OP-ED: Talk of Punisher with Gregg Hurwitz --- And A Contest Where His Writing Worlds Collide


I still remember the morning I got the call. Axel Alonso, the executive editor at Marvel, had asked the question, but my mouth was still hanging open. “Well?” he said.

I rewound in my head. Axel had just asked if I wanted to write the first Punisher arc after Garth Ennis ended his legendary six-year run on the title. Garth had redefined the character, brought Frank Castle blazing into the 21st century. It was from reading Garth’s work on the character that I’d first realized, years before Marvel rang me up, what comics could do. And that they might be something that I’d want to write instead of just read.

“Are you kidding me?” I said. “Of course I want to.”
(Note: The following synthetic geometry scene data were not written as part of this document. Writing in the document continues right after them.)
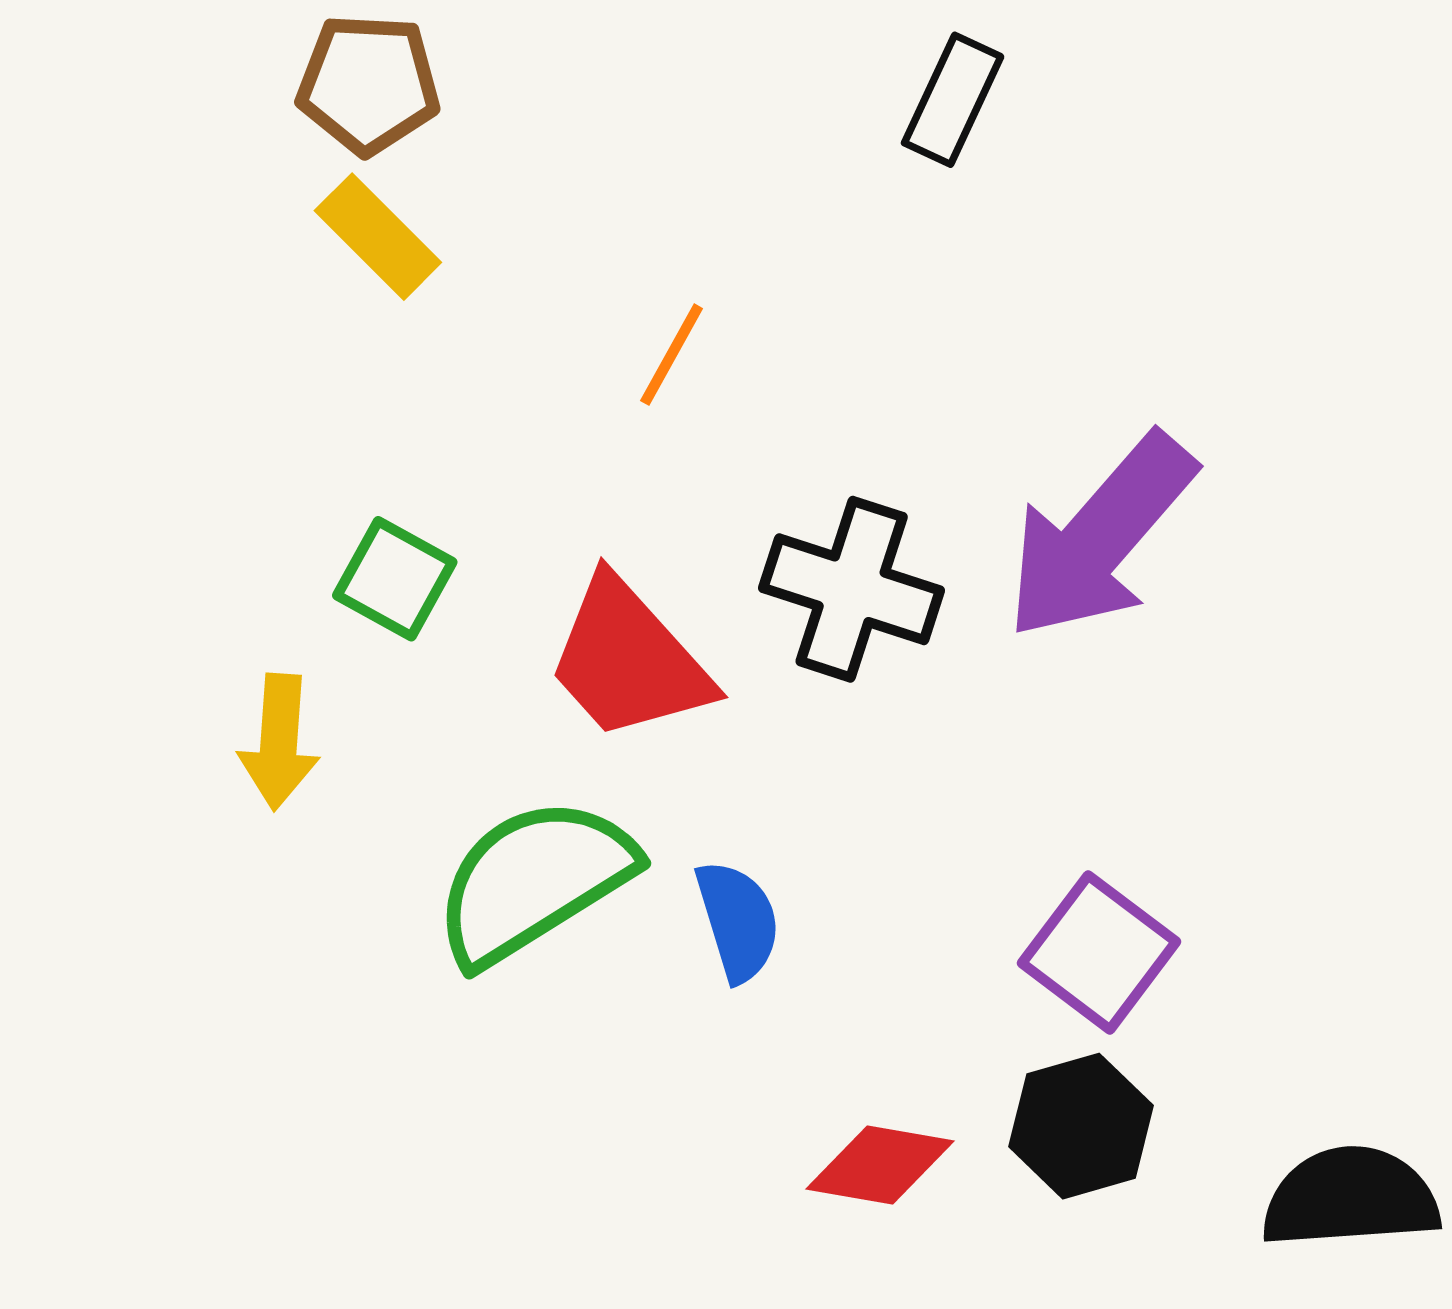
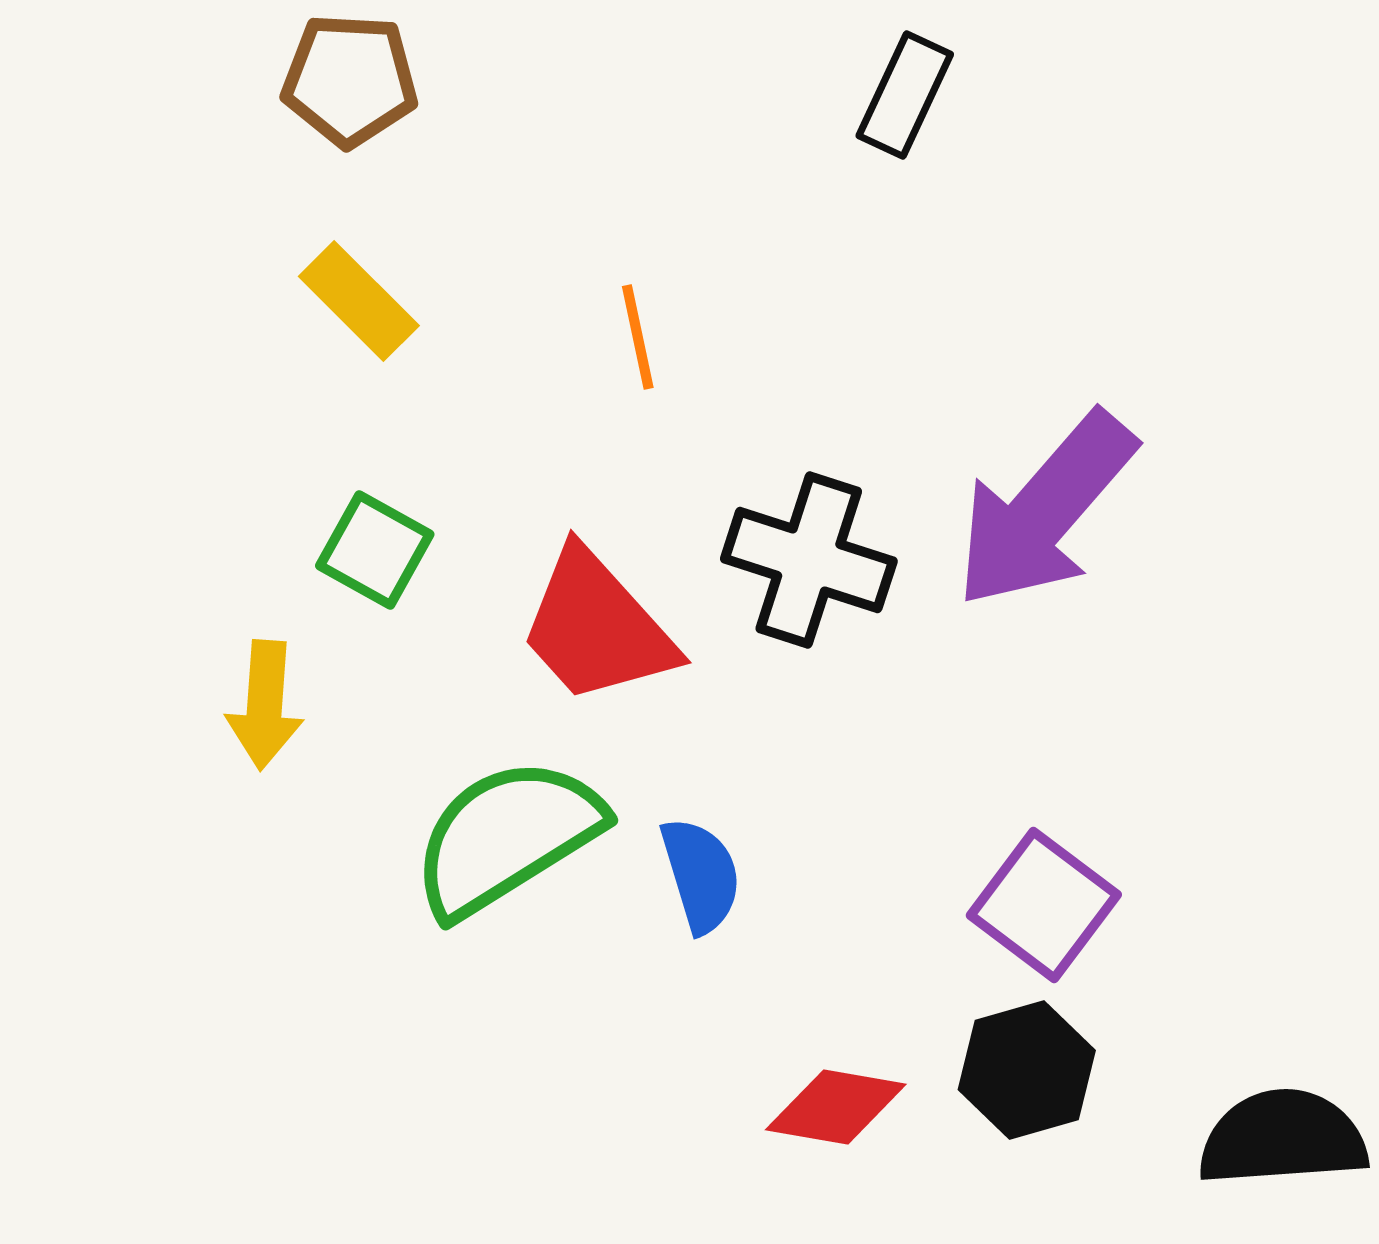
yellow rectangle: (378, 237) -> (359, 301), moved
orange line: (672, 355) -> (638, 337), turned -41

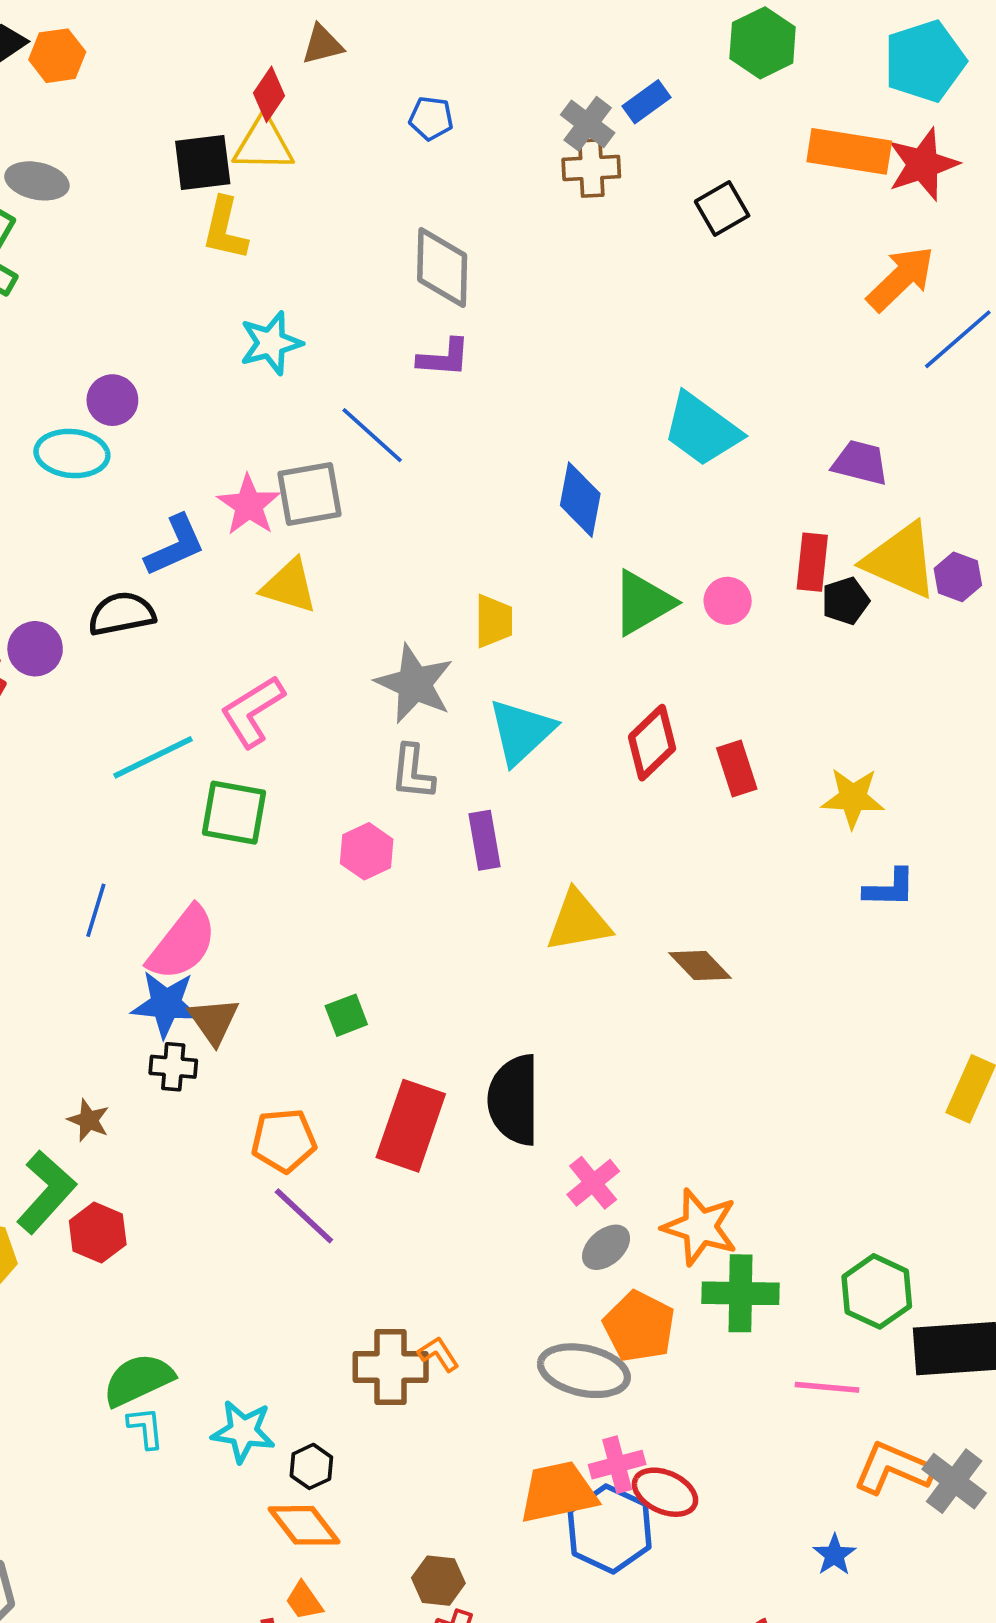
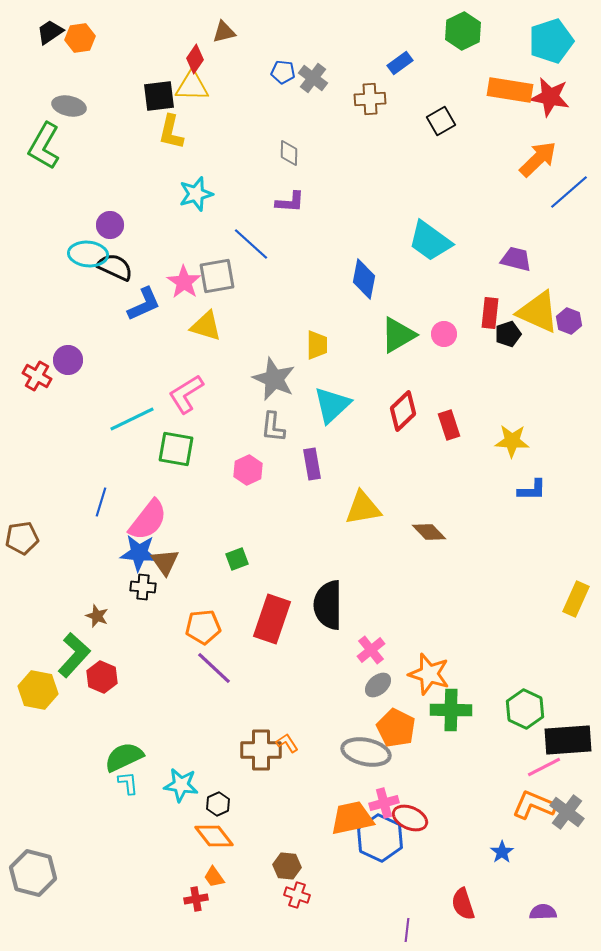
gray cross: (588, 124) -> (313, 78), moved
red star: (923, 164) -> (550, 97), turned 30
gray diamond: (442, 267) -> (289, 153), size x0.6
black semicircle: (122, 614) -> (115, 267), moved, turned 36
pink line: (827, 1387) -> (544, 767), moved, turned -32

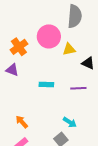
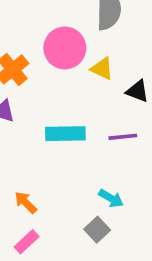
yellow triangle: (69, 49) -> (102, 69), turned 40
cyan rectangle: (46, 85) -> (65, 134), size x1.5

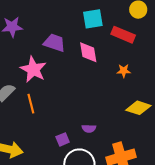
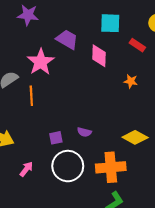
red rectangle: (123, 35) -> (137, 45), size x0.7
yellow diamond: (138, 108) -> (135, 137), moved

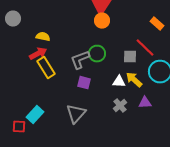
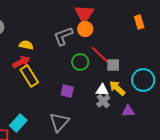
orange rectangle: (157, 24) -> (139, 22), moved, turned 32
red line: (145, 48) -> (100, 55), moved
gray L-shape: (80, 60) -> (63, 36), moved
gray cross: (120, 106) -> (103, 101), moved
“You got any ideas for the arc?”

“About 20 years’ worth.”

I was a Punisher kid, you see. That first miniseries? I remember when it hit stands; I remember the owner of the shop where I played foosball and bought comics telling me, “You gotta read this dude. He’s like a hero and a villain all at once and he’s not afraid to waste guys.” It was my favorite book by a mile. The first appearance in Spiderman, the unlimited series, the blip into Captain America, the Daredevil romps—I bought them all. I started my career in the book world writing thrillers and in hindsight, it’s amazing how much those early Punisher tales influenced the themes I love to work with—vigilante justice, vengeance, the sundering of family.

When I attended my first Comic-Con as a creator (highlight: playing softball for Marvel in the annual DC rivalry game), I was walking the vast floor when I spotted a foosball table on display by a comic book booth. Never one to pass up a game, I went over, waited my turn, and played. Eventually the owner showed up, dropped in the ball, and we played a good, hard match.
I thanked him after and walked off. I’d gotten halfway up the aisle when the lightbulb went off. I walked back. “Are you Phil,” I asked, “who used to own a comic book store called Heroes?” He looked nonplussed, but he nodded.
I said, “You’re the guy who introduced me to the Punisher when I was a kid. You sold me my first issue. And now I’m here writing the title for Marvel—and it’s all thanks to you.”
That was probably the best part of my trip to San Diego that year.

I pitched Girls in White Dresses as The Seven Samurai—except Frank is all seven samurai. In the arc, I introduce a mystery at the outset, an instinct I brought in from writing thrillers. There’s a strong suspense element to the story, some investigative beats, and all the mayhem one would expect from a Punisher tale. I was grateful for a chance at the title that had meant so much to me as a kid. The only drawback was that I couldn’t read my favorite comic book anymore; I was writing it!